The OIG normally conducts reactive investigations which are usually triggered by whistle-blowers or by information from the Secretariat. “The aim of a proactive investigation is to introduce an intelligence-led component to identify high fraud risk areas and determine if they have materialized,” the OIG said.
Whatever the label, the report reads like a case study of the considerable efforts the OIG has expended over the years to try to resolve the problem of drug theft in Malawi.
To date, the Global Fund has provided over $1.24 billion in grants to Malawi, including five grants totaling $167.5 million in support of Malawi’s National Malaria Control Program (NMCP). The program is dependent on the procurement and distribution of essential commodities, including anti-malarial drugs. Between 2009 and 2016, over $26 million in malaria grant funds were used to purchase over 7.5 million blister packs of artemisinin combination therapy (ACT) drugs, the most effective treatment for uncomplicated malaria.
The OIG has partnered with USAID to organize public campaigns to encourage people to report instances of drug theft. I Speak Out Now!, the OIG’s campaign, and Make a Difference, the USAID’s counterpart, both use the same hotline numbers.
From its launch in April 2016 to June 2017, a total of 114 reports were received by the hotline, of which 62 related to the diversion of ACTs from the public health system. However, the majority of the reports related to the illicit sale of ACTs, rather than their theft.
The OIG has also worked closely with officials in the Malawi government, particularly the Drug Theft Investigations Unit (DTIU). The OIG reported that between August 2016 and April 2017, the DTIU, in conjunction with the Malawi Police Service, took action against 62 individuals suspected of stealing or selling medicines from the public health system. Of the 62 people, 16 were public health workers who were subsequently prosecuted for theft of medicines; to date, three of them have been convicted.

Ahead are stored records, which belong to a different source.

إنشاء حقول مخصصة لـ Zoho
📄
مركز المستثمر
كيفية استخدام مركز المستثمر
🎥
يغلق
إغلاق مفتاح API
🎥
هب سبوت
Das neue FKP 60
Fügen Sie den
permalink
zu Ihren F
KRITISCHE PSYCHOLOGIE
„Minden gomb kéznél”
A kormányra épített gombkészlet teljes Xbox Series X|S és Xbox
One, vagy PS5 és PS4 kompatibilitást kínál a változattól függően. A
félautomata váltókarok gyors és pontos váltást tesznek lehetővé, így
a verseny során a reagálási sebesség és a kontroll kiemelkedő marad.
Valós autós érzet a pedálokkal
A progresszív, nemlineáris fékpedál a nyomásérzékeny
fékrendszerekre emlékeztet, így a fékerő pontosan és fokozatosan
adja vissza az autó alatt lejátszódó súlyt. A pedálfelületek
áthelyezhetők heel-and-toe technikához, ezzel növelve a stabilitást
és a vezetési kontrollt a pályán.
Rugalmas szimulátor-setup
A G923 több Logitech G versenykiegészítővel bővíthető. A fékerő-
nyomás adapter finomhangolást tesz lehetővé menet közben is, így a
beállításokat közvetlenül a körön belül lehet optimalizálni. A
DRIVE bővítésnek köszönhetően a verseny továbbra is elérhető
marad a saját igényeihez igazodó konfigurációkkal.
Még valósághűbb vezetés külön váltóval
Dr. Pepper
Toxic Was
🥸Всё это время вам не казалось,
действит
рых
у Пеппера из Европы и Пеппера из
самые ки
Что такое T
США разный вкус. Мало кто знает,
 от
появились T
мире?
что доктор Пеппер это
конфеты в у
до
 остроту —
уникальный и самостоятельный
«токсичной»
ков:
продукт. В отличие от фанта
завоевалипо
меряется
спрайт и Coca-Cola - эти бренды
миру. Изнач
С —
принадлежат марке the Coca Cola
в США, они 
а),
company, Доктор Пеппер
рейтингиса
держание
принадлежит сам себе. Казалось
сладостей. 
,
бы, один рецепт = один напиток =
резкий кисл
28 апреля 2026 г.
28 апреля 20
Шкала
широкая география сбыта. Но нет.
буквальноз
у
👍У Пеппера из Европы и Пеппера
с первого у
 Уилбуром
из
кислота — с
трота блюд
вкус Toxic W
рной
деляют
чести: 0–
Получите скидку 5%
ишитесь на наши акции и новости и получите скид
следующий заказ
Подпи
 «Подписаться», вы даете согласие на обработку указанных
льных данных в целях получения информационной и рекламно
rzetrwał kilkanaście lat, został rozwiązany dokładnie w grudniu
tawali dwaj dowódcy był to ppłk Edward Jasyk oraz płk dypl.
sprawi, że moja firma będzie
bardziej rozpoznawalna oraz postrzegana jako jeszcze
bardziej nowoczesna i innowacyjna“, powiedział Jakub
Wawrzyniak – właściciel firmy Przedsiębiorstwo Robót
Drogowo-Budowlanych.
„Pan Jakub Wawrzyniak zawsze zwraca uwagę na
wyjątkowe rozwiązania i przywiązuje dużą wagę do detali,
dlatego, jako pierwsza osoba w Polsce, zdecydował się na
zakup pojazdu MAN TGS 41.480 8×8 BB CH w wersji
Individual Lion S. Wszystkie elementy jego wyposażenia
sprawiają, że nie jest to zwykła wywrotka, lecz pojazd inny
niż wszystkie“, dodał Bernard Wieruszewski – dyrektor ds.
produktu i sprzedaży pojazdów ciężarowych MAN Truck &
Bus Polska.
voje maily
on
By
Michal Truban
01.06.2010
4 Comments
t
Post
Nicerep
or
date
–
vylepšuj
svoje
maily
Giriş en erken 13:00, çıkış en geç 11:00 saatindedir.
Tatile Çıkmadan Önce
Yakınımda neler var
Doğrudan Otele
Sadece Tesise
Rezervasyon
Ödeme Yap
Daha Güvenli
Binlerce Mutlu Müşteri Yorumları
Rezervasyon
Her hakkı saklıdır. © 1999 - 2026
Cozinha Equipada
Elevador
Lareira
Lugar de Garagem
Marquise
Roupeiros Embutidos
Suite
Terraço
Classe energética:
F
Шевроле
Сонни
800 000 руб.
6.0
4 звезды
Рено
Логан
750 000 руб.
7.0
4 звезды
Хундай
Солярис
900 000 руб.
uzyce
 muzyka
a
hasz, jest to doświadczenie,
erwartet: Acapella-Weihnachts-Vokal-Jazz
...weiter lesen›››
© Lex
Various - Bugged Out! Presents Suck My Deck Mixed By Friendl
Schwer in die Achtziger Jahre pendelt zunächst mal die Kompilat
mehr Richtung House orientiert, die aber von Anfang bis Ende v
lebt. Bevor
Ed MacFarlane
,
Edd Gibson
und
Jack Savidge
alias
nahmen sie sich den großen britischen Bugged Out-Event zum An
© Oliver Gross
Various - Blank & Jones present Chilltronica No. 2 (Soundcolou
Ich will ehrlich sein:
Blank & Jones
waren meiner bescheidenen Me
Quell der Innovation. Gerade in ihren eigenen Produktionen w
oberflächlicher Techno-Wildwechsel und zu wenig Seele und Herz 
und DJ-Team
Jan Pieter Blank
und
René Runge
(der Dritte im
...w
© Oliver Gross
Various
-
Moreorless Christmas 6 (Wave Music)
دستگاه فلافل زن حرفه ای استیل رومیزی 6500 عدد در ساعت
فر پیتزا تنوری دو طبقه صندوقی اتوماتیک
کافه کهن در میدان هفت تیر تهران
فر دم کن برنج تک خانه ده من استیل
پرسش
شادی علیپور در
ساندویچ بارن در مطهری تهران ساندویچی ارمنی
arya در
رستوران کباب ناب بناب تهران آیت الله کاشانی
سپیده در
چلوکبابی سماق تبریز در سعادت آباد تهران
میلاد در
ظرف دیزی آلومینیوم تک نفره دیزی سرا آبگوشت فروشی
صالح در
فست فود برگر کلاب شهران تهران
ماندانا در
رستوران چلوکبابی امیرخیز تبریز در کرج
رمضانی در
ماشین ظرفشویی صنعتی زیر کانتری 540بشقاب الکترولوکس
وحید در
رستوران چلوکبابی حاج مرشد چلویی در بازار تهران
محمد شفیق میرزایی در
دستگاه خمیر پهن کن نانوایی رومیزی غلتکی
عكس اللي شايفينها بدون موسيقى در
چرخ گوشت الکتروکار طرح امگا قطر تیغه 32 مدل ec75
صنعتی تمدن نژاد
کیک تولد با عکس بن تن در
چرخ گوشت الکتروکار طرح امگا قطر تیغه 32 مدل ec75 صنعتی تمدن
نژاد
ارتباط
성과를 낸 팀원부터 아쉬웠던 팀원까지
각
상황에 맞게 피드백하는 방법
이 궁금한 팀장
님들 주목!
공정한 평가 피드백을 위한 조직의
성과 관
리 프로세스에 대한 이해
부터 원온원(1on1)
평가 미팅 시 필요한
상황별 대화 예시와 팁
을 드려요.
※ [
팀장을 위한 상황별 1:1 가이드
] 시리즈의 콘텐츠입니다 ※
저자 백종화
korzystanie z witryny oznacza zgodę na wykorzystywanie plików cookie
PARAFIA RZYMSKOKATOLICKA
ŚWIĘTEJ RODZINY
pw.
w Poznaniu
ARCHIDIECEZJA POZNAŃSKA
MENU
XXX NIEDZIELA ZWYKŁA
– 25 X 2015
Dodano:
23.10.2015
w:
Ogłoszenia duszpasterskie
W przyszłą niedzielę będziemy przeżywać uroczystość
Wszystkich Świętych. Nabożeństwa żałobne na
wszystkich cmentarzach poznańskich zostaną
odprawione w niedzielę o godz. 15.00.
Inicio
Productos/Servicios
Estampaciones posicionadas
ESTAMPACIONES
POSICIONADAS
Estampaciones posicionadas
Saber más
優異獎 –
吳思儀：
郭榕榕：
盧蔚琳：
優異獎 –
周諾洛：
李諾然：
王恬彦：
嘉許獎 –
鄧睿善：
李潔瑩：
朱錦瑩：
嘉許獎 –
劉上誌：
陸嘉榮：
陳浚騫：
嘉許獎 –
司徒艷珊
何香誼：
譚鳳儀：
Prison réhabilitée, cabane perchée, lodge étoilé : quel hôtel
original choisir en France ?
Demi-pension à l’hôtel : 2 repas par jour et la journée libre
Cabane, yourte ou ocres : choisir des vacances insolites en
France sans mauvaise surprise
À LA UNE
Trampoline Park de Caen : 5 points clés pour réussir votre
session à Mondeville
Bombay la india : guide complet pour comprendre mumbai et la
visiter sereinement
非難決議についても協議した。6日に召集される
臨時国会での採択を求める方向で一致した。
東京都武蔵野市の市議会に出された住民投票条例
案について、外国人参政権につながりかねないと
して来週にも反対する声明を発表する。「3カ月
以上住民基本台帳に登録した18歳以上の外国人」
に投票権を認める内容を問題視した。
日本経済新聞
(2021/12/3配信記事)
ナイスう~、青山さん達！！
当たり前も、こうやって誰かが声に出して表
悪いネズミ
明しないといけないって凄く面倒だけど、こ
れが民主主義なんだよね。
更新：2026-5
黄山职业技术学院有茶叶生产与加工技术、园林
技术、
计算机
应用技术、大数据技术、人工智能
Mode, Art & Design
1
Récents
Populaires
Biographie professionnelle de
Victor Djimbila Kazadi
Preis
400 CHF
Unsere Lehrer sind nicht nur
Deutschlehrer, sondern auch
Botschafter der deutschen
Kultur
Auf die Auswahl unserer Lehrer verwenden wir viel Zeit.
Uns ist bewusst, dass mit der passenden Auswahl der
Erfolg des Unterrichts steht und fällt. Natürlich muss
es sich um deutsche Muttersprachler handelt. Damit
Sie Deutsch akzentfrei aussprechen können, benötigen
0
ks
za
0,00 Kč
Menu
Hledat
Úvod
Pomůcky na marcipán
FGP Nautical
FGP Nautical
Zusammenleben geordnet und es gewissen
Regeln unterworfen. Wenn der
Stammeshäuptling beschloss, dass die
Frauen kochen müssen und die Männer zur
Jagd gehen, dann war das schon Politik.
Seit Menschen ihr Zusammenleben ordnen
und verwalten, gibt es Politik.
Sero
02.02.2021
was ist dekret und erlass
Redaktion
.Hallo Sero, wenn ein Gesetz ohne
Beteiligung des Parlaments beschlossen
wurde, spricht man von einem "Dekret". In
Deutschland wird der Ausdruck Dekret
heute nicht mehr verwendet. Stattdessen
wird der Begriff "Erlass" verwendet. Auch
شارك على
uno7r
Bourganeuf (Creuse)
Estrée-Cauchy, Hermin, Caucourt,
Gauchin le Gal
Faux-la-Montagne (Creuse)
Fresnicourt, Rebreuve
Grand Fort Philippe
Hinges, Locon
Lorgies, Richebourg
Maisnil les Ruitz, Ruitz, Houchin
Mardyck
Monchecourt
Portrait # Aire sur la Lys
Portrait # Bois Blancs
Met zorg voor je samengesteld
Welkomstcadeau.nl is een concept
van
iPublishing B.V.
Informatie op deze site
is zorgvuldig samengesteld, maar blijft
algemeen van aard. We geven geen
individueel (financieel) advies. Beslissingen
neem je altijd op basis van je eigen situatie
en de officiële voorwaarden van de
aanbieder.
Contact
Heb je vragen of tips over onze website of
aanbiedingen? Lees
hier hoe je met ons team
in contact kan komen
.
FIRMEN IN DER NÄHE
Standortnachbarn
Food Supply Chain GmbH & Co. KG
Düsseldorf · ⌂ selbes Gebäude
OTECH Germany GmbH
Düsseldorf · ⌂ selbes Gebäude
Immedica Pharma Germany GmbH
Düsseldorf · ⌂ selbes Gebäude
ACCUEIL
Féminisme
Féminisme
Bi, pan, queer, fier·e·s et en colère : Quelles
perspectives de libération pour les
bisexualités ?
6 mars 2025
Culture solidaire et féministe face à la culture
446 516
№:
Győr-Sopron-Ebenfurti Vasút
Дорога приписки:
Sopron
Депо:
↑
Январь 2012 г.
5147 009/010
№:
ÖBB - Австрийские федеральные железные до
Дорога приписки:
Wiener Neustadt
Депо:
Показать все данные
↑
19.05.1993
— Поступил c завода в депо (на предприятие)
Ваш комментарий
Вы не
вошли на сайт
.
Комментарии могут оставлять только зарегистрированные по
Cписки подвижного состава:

Although public health workers may account for a portion of the thefts, the OIG said that it is not in a position to definitively identify one cause over another. It is much easier to find evidence of stolen drugs being sold than it is the find evidence of how the drugs are stolen. While the OIG has commissioned three “market surveys” in the last two years, and while the surveys have identified a number of private vendors and pharmacies illegally selling ACTs that had been purchased by the Global Fund and other donors, the surveys do not reveal the illicit channels through which these commodities have passed.
The OIG said that although investigations that focus on the illegal sale of stolen medicines can eventually identify the sources of the medicines, this part often requires additional investigative steps, as well as additional time and resources. The OIG, therefore, is continuing to analyze the information received through the hotline, prioritizing the reports, and detailing where thefts are taking place and by whom, for local enforcement action.
The OIG said that a number of “vulnerabilities” in the supply chain have been identified which could provide opportunities for theft. These include: non-reconciliation of stock data between deliveries, stock counts and stock cards; inadequate and ineffective systems and processes to account for commodities; and inadequate storage facilities.